Last update: July 19, 2021
The next Research allocation submission period is September 15, 2021 - October 15, 2021. The year-long allocation begin date will be January 1, 2022.
First time here? Check out the Resource Info page to learn about the resources available, and then visit the Startup page to get going! Startup, Campus Champions, and Education Allocation requests may be submitted at any time throughout the year.
See the XSEDE Resources Catalog for a complete list of XSEDE compute, visualization and storage resources, and more details on the new systems.

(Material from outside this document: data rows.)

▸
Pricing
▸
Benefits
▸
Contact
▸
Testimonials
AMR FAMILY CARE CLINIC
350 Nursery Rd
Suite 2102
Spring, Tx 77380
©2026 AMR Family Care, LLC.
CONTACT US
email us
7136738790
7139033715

XSEDE has many new resources debuting this allocation cycle:
- Indiana University's Jetstream2Coming Soon
- Johns Hopkins University's Rockfish
- National Center for Supercomputing Applications (NCSA) Delta
- Open Storage Network (OSN)
- Purdue University's Anvil Coming Soon
- University of Delaware's DARWIN Coming Soon
- University of Kentucky's KyRIC
Jetstream2, the latest NSF-supported hybrid-cloud platform, will expand the availability of flexible, on-demand, programmable cyberinfrastructure tools. Jetstream2 features a core cloud computing platform at Indiana University with a mix of more than 500 CPU (AMD EPYC 3rd generation), GPU (NVIDIA A100), and 1TiB large-memory nodes paired to a 14PB hybrid storage environment. The project also includes four regional partners with single-rack systems at Arizona State University, Cornell University, the University of Hawai'i, and the Texas Advanced Computing Center. Jetstream2, available to the US research community in Q42021, is configured to allow all users AI accessibility through virtual GPU (vGPU) capabilities as well as pre-built containers that include machine learning (ML) and deep learning (DL) tools. Jetstream2's prioritization of flexible user experience and programmatic interfaces will ease cross-disciplinary collaborations, cross-platform workflows, and workforce development.

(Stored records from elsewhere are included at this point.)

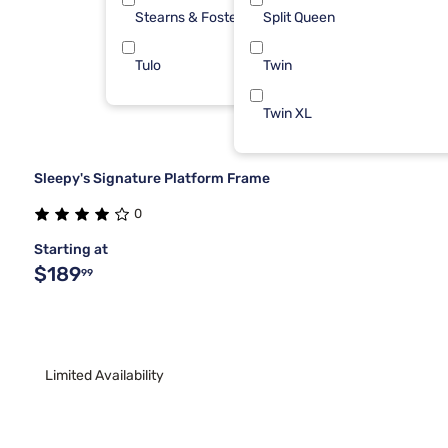
Stearns & Foster
Split Queen
1
Tulo
Twin
1
Twin XL
Sleepy's Signature Platform Frame
0
Starting at
$189
99
Limited Availability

As a novel resource in the XSEDE infrastructure, the code performance and scaling for Jetstream2 may require taking a different approach. The Jetstream2 staff will consult with any PIs that may have questions about what is appropriate for their code and scaling submissions. Please contact firstname.lastname@example.org if you have such questions.

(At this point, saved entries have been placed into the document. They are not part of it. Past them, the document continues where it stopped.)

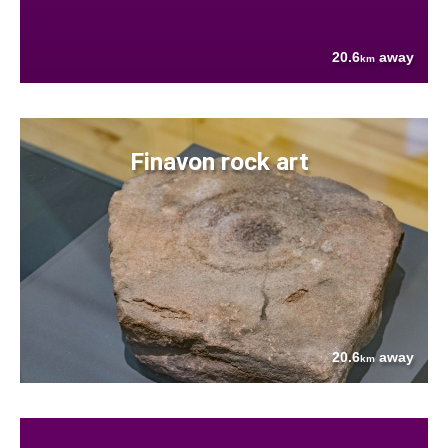
20.6
away
km
Finavon rock art
20.6
away
km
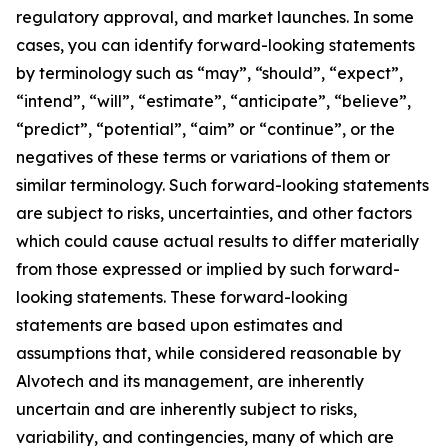
regulatory approval, and market launches. In some
cases, you can identify forward-looking statements
by terminology such as “may”, “should”, “expect”,
“intend”, “will”, “estimate”, “anticipate”, “believe”,
“predict”, “potential”, “aim” or “continue”, or the
negatives of these terms or variations of them or
similar terminology. Such forward-looking statements
are subject to risks, uncertainties, and other factors
which could cause actual results to differ materially
from those expressed or implied by such forward-
looking statements. These forward-looking
statements are based upon estimates and
assumptions that, while considered reasonable by
Alvotech and its management, are inherently
uncertain and are inherently subject to risks,
variability, and contingencies, many of which are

Jetstream2 will consist of the following allocatable components:
The primary/default resource for Jetstream2, is CPU-only virtual machine services. There are 384 nodes with AMD 7713 (Milan) CPUs featuring 128 cores and 512GB of ram available. Virtual machine sizes will range from a single core to the entire node with no hyperthreading to oversubscribe floating point operators. Virtual machines on Jetstream2 CPU have no time limitations outside of allocation length and can run without worry of preemption or wait times as long as the allocation is active and SUs are available.
The GPU resource of Jetstream2, will have 90 nodes of AMD 7713 (Milan) CPUs with 64 cores available, 512GB of RAM, and 4 NVIDIA A100 GPUs per node for a total of 360 GPUs. The GPU nodes will utilize NVIDIA's multi-instance GPU (MIG) feature to allow GPUs to be subdivided to be accessible to more researchers, educators, and students.
The large memory resource of Jetstream2, will feature 32 GPU-ready nodes with 128 AMD 7713 (Milan) cores and 1TB of available RAM. Virtual machine sizes will range from 64 cores to the entire node with no hyperthreading to oversubscribe floating point operators. Access to this resource will be limited to those who justify the need for the larger RAM quantities.
The Jetstream2, Storage resource is a Ceph-backed storage system featuring both flash and traditional disk totaling approximately 14PB of total space. Jetstream2, storage is only available with one or more of the Jetstream2 compute resources and may not be requested without a compute resource.
Johns Hopkins University, through the Maryland Advanced Research Computing Center (MARCC) will participate in the XSEDE Federation with its new NSF-funded flagship cluster Rockfish, funded by NSF MRI award #1920103 that integrates high-performance and data-intensive computing while developing tools for generating, analyzing and disseminating data sets of ever-increasing size. The cluster will contain compute nodes optimized for different research projects and complex, optimized workflows. Rockfish consists of 368 regular compute nodes with 192GB of memory, 10 large memory nodes with 1.5TB of memory and 10 GPU nodes with 4 Nvidia A100 GPUs featuring Intel Cascade Lake 6248R, 48 cores per node, 3.0GHz processor base frequency, and 1TB NVMe for local storage. All compute nodes have HDR100 connectivity. In addition, the cluster has access to several GPFS file systems totaling 10PB of storage. 20% of these resources will be allocated via XSEDE.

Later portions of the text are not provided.